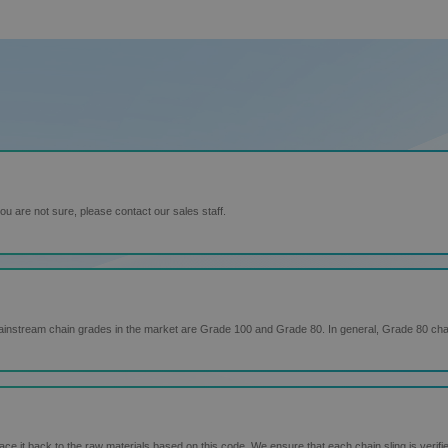
u are not sure, please contact our sales staff.
ainstream chain grades in the market are Grade 100 and Grade 80. In general, Grade 80 ch
 it back to the raw materials based on this code. We ensure that each chain sling is verifie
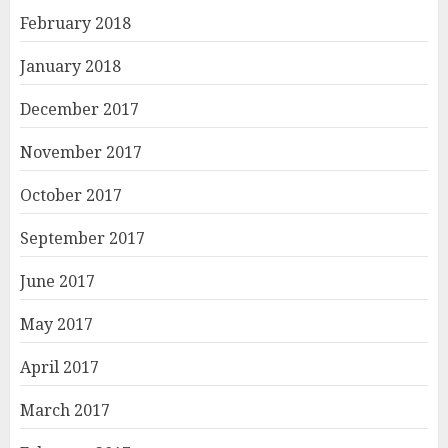
February 2018
January 2018
December 2017
November 2017
October 2017
September 2017
June 2017
May 2017
April 2017
March 2017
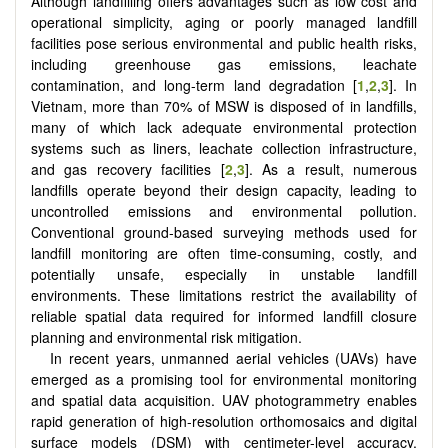
Although landfilling offers advantages such as low cost and
operational simplicity, aging or poorly managed landfill
facilities pose serious environmental and public health risks,
including greenhouse gas emissions, leachate
contamination, and long-term land degradation [
1
,
2
,
3
]. In
Vietnam, more than 70% of MSW is disposed of in landfills,
many of which lack adequate environmental protection
systems such as liners, leachate collection infrastructure,
and gas recovery facilities [
2
,
3
]. As a result, numerous
landfills operate beyond their design capacity, leading to
uncontrolled emissions and environmental pollution.
Conventional ground-based surveying methods used for
landfill monitoring are often time-consuming, costly, and
potentially unsafe, especially in unstable landfill
environments. These limitations restrict the availability of
reliable spatial data required for informed landfill closure
planning and environmental risk mitigation.
In recent years, unmanned aerial vehicles (UAVs) have
emerged as a promising tool for environmental monitoring
and spatial data acquisition. UAV photogrammetry enables
rapid generation of high-resolution orthomosaics and digital
surface models (DSM) with centimeter-level accuracy.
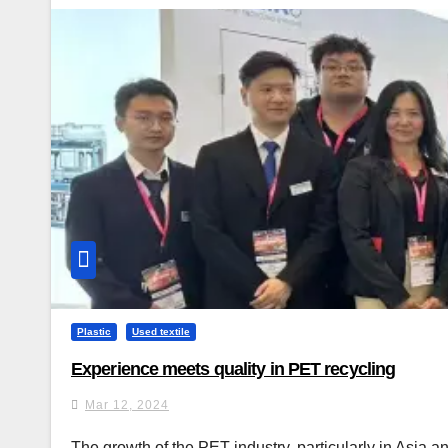
Plastic
Used textile
Experience meets quality in PET recycling
Mar 12, 2024
The growth of the PET industry, particularly in Asia an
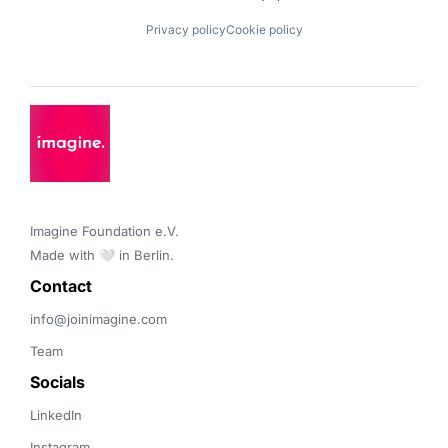
Privacy policy
Cookie policy
Imagine Foundation e.V. 

Made with 🤍 in Berlin.
Contact 
info@joinimagine.com
Team
Socials
LinkedIn
Instagram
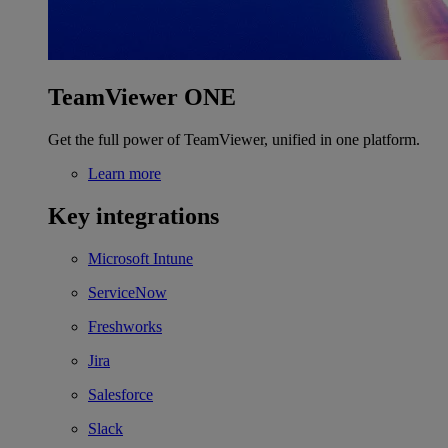
TeamViewer ONE
Get the full power of TeamViewer, unified in one platform.
Learn more
Key integrations
Microsoft Intune
ServiceNow
Freshworks
Jira
Salesforce
Slack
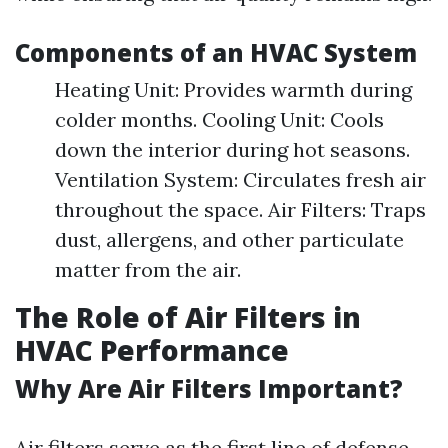
Components of an HVAC System
Heating Unit: Provides warmth during
colder months. Cooling Unit: Cools
down the interior during hot seasons.
Ventilation System: Circulates fresh air
throughout the space. Air Filters: Traps
dust, allergens, and other particulate
matter from the air.
The Role of Air Filters in
HVAC Performance
Why Are Air Filters Important?
Air filters serve as the first line of defense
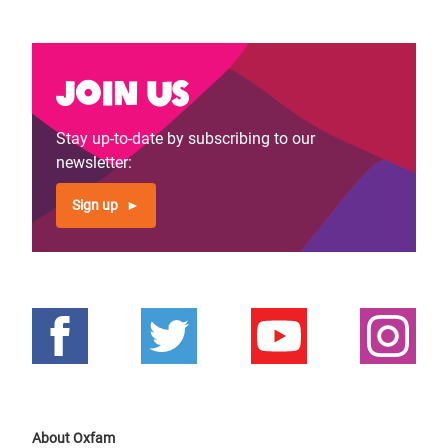
Join us
Stay up-to-date by subscribing to our
newsletter:
Sign up
About Oxfam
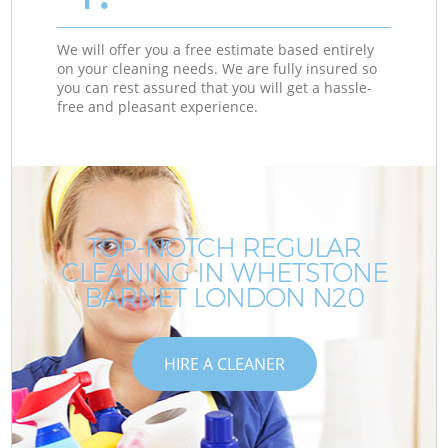
We will offer you a free estimate based entirely
on your cleaning needs. We are fully insured so
you can rest assured that you will get a hassle-
free and pleasant experience.
TOP-NOTCH REGULAR
CLEANING IN WHETSTONE
BARNET LONDON N20
HIRE A CLEANER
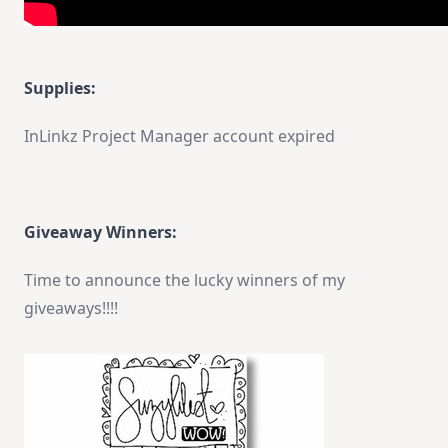
Supplies:
InLinkz Project Manager account expired
Giveaway Winners:
Time to announce the lucky winners of my
giveaways!!!!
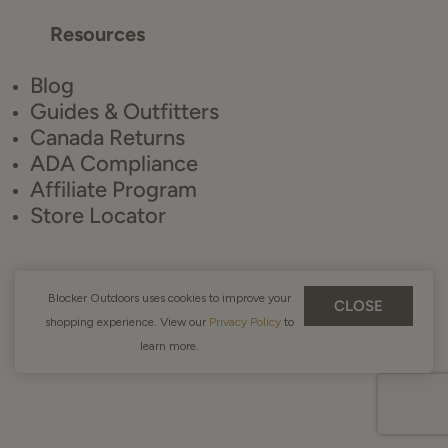
Resources
Blog
Guides & Outfitters
Canada Returns
ADA Compliance
Affiliate Program
Store Locator
Blocker Outdoors uses cookies to improve your
CLOSE
shopping experience. View our
Privacy Policy
to
learn more.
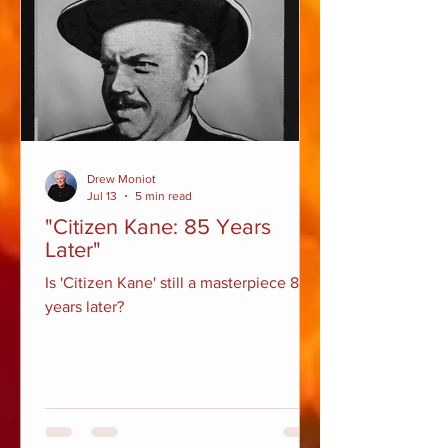
Drew Moniot
Jul 13
5 min read
"Citizen Kane: 85 Years
Later"
Is 'Citizen Kane' still a masterpiece 85
years later?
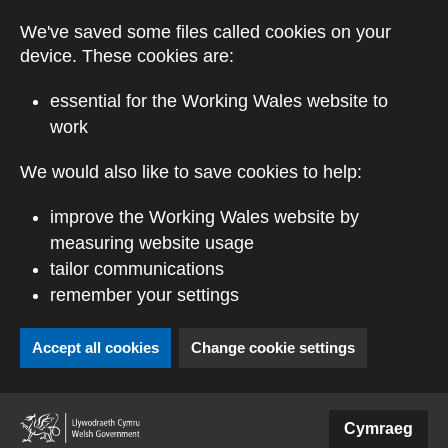
Skip to main content
We've saved some files called cookies on your
device. These cookies are:
essential for the Working Wales website to
work
We would also like to save cookies to help:
improve the Working Wales website by
measuring website usage
tailor communications
remember your settings
Accept all cookies
Change cookie settings
(external website)
Cymraeg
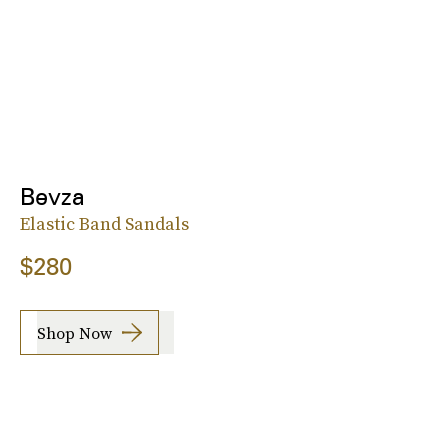
Bevza
Elastic Band Sandals
$280
Shop Now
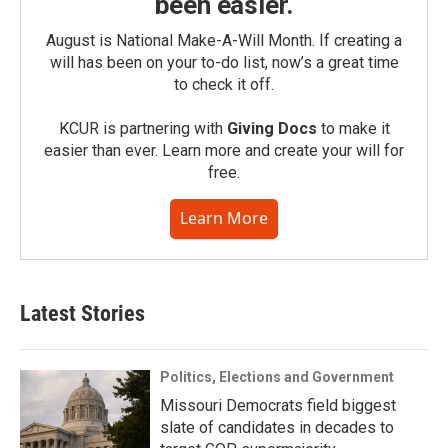
been easier.
August is National Make-A-Will Month. If creating a
will has been on your to-do list, now’s a great time
to check it off.
KCUR is partnering with
Giving Docs
to make it
easier than ever. Learn more and create your will for
free.
Learn More
Latest Stories
Politics, Elections and Government
Missouri Democrats field biggest
slate of candidates in decades to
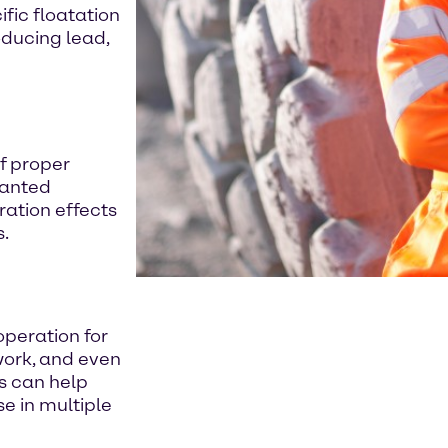
fic floatation
oducing lead,
of proper
wanted
ration effects
s.
operation for
 work, and even
s can help
e in multiple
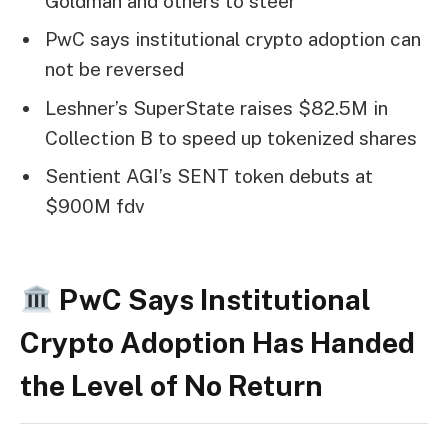
Goldman and others to steer
PwC says institutional crypto adoption can
not be reversed
Leshner’s SuperState raises $82.5M in
Collection B to speed up tokenized shares
Sentient AGI’s SENT token debuts at
$900M fdv
PwC Says Institutional
Crypto Adoption Has Handed
the Level of No Return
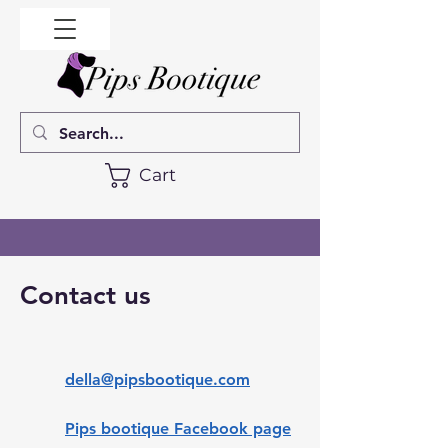
Cart
Contact us
della@pipsbootique.com
Pips bootique Facebook page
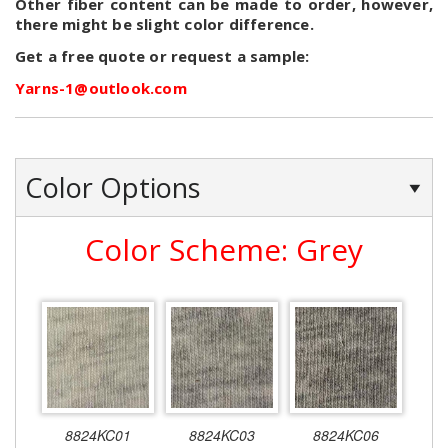
Other fiber content can be made to order, however,
there might be slight color difference.
Get a free quote or request a sample:
Yarns-1@outlook.com
Color Options
Color Scheme: Grey
8824KC01
8824KC03
8824KC06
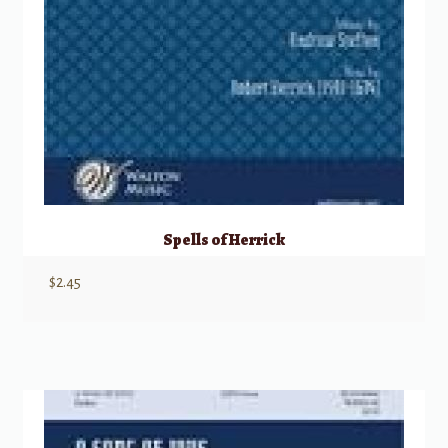
Spells of Herrick
$
2.45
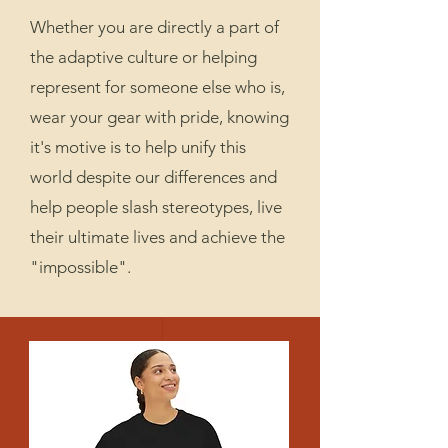
Whether you are directly a part of
the adaptive culture or helping
represent for someone else who is,
wear your gear with pride, knowing
it's motive is to help unify this
world despite our differences and
help people slash stereotypes, live
their ultimate lives and achieve the
"impossible".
::::::::::
[Exercise] Write out the records above exactly. Begin with the first line, end with the line holding "January 2018", and drop the pictures.

[Solution to this task]
u are not sure, please contact our sales staff.
ainstream chain grades in the market are Grade 100 and Grade 80. In general, Grade 80 ch
 it back to the raw materials based on this code. We ensure that each chain sling is verifie
February 2018
January 2018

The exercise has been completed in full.